Otro de los sitios muy visitados es la Playa Municipal, pese a que en los últimos años el mar ha ido ganando terreno la gente llega para saltar desde el muelle artesanal, dar un paseo en lancha, visitar la Fortaleza de San Fernando o el parque acuático del mismo nombre (abajo a la derecha), pero sobretodo para disfrutar de las delicias de la buena cocina o para hospedarse en alguno de sus varios hoteles.

Adelante del casco urbano está Muchilena, un paradisiaco lugar donde además de disfrutar del sol y de unas playas limpias los pobladores han acondicionado cuatro restaurantes con excelentes precios. Desde allí se puede rentar una lancha, a razón de 20 lempiras por persona, para visitar una pequeña isla distante a un kilómetro, en la que se pueden observar aves marinas y pequeños reptiles.

Para quienes gustan del sabor garífuna está Masca. Distante a sólo 5 minutos de la carretera CA-13, se ingresa por una vía empedrada. Desde su misma entrada, con sus viviendas de colores vivos, se percibe la tranquilidad propia de los afrohondureños.

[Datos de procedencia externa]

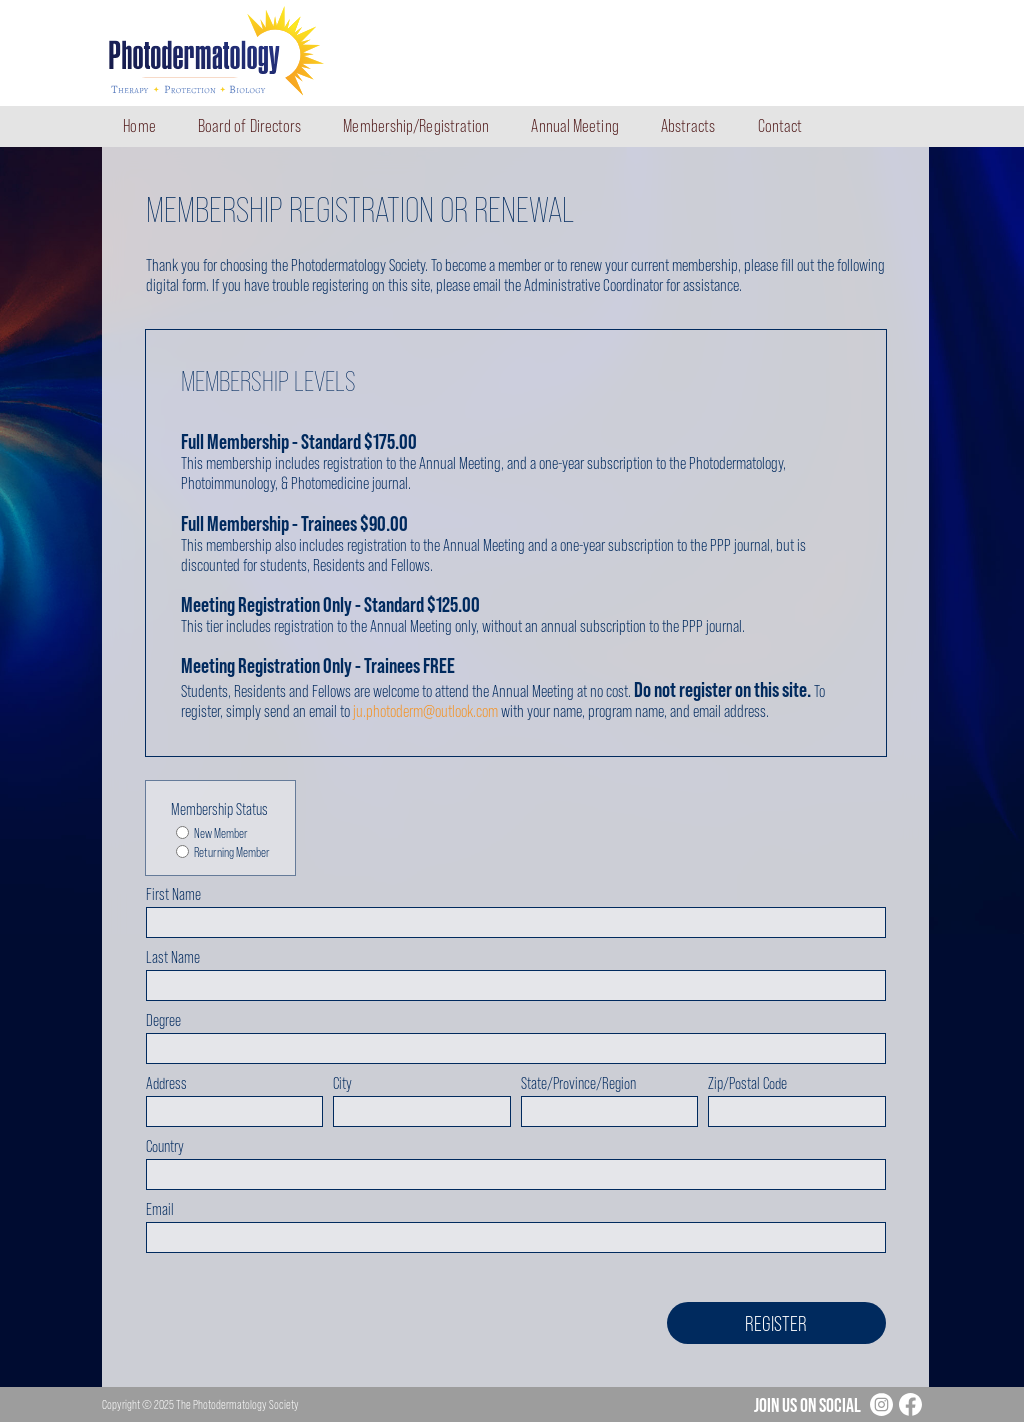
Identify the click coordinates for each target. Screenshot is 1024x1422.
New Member (212, 834)
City (342, 1083)
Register (776, 1324)
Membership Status (219, 809)
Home (139, 126)
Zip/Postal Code (747, 1083)
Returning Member (223, 853)
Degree (163, 1020)
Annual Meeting (574, 126)
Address (166, 1083)
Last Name (173, 957)
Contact (780, 126)
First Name (173, 894)
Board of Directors (250, 126)
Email (160, 1209)
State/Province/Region (578, 1083)
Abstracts (688, 126)
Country (165, 1146)
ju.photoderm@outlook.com (425, 711)
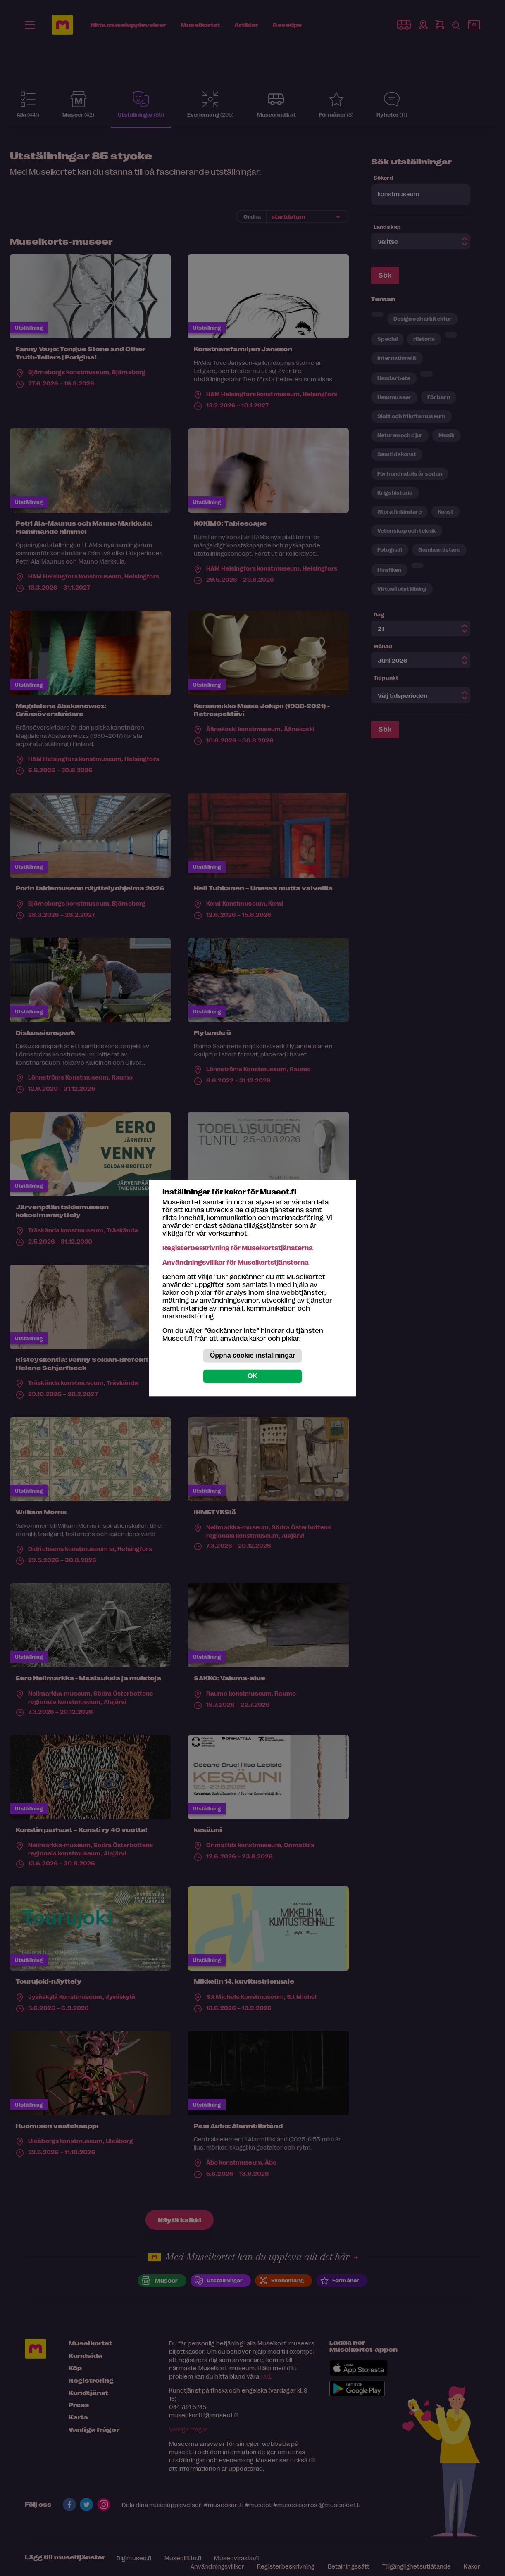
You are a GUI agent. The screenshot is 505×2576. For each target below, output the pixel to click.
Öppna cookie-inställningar (252, 1355)
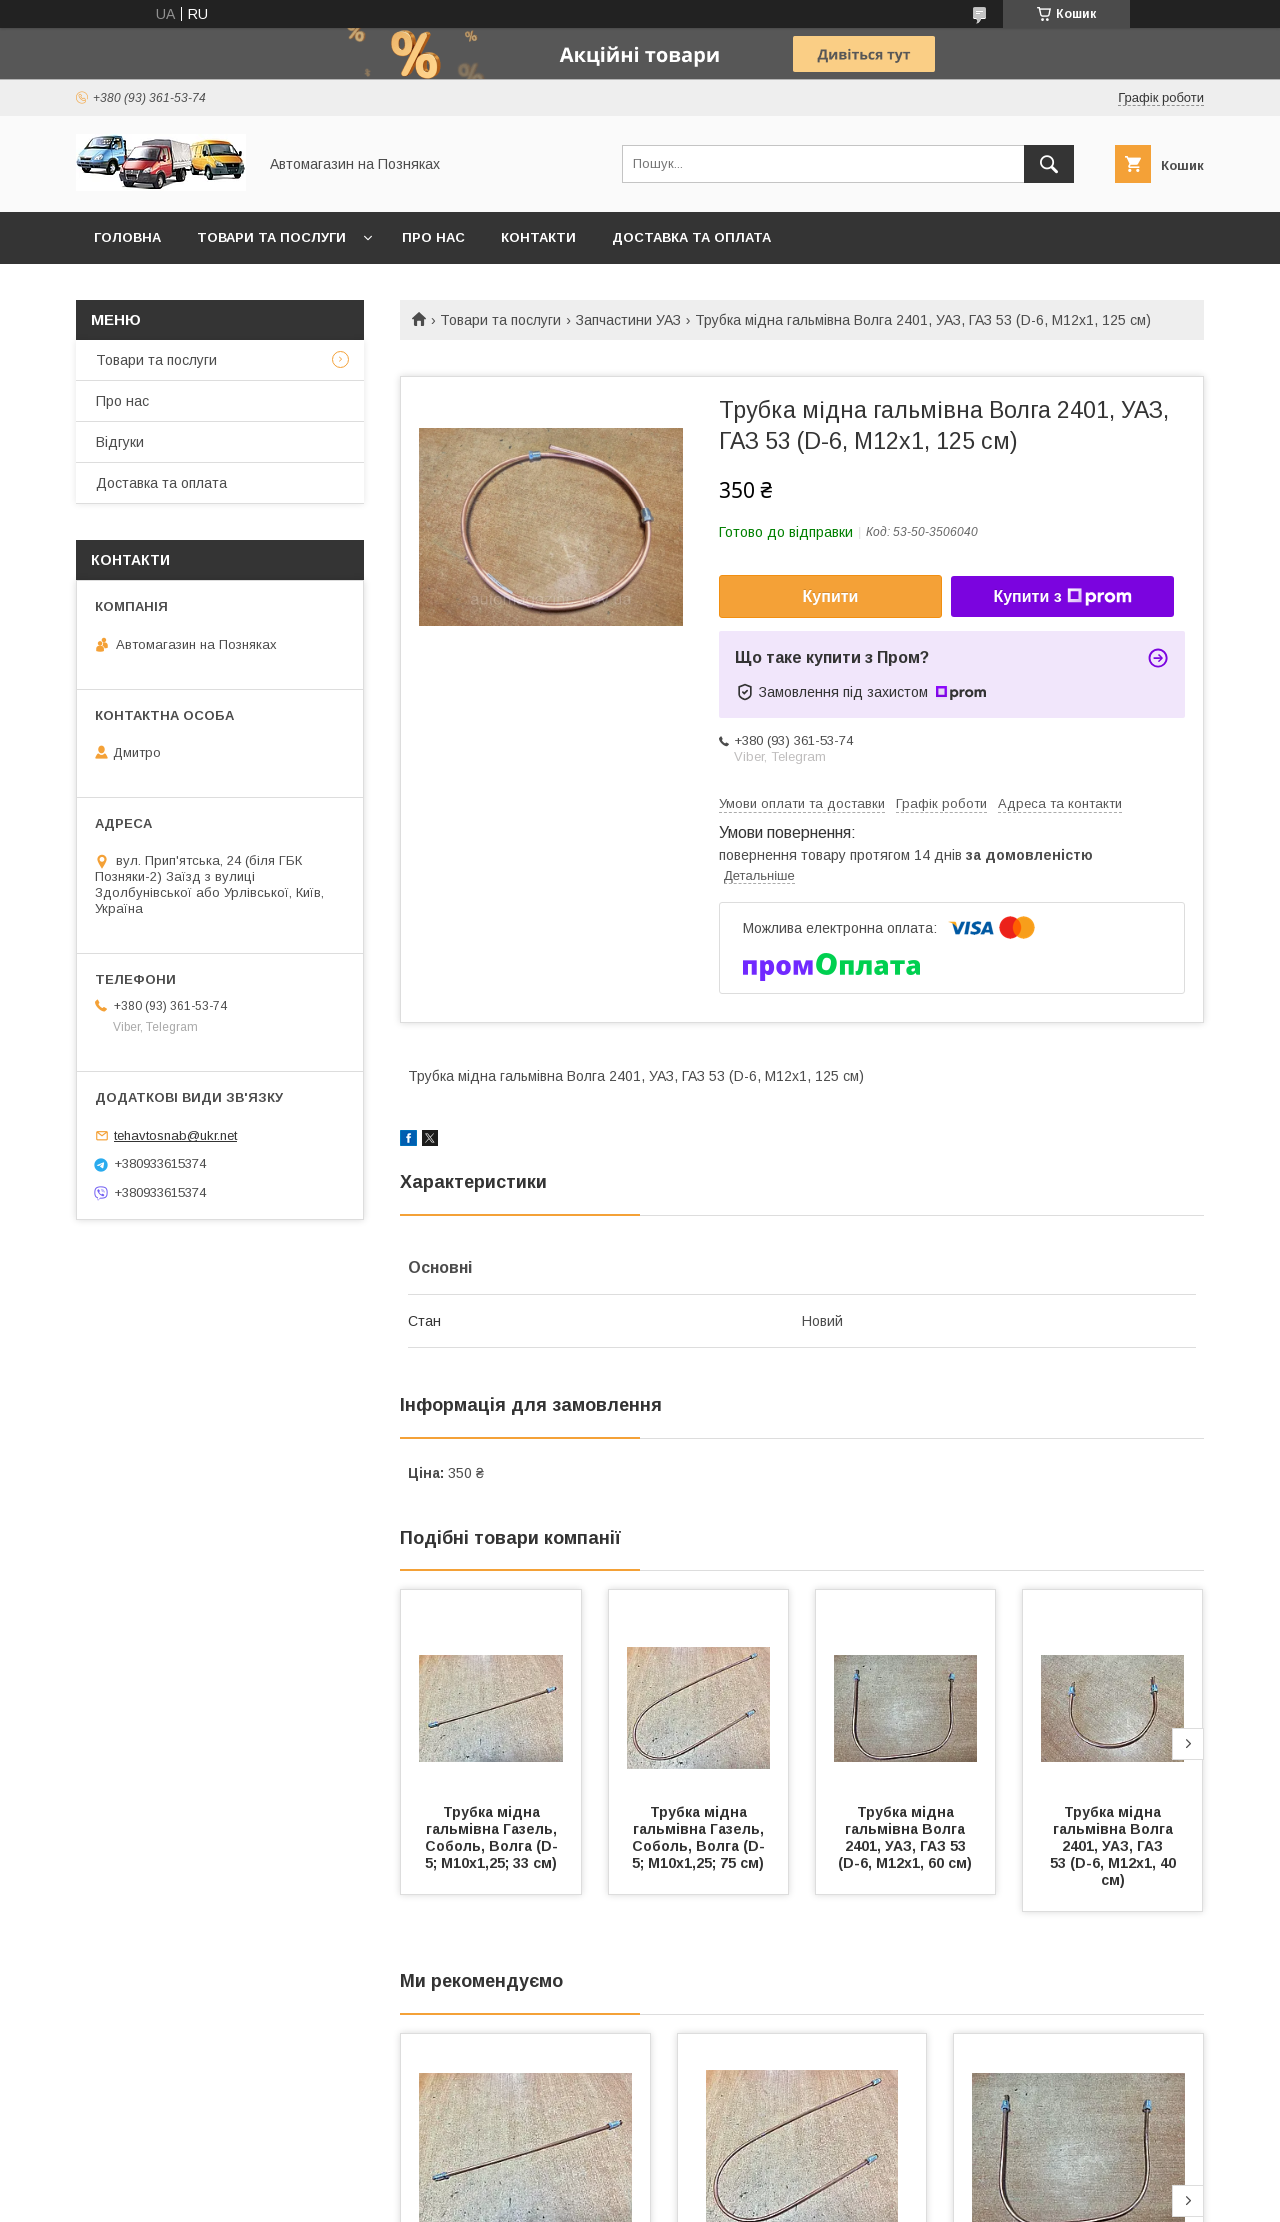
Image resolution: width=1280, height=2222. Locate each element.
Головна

Además de hoteles y casas que se alquilan para pasar los fines de semana, en Masca hay 24 restaurantes en los que se puede comer pescados fritos desde 80 hasta 150 lempiras, sopas marineras y de caracol al mismo precio, cervezas a 23 lempiras y refrescos a 12.

“Aquí contamos con el apoyo de la policía de Cuyamel y de los policías municipales que dan un buen servicio. Masca es una zona muy segura donde lo mejor que tenemos es la gastronomía garífuna y con unas playas muy bonitas”, señaló Olga Herrera, presidente del Comité de Turismo de Omoa.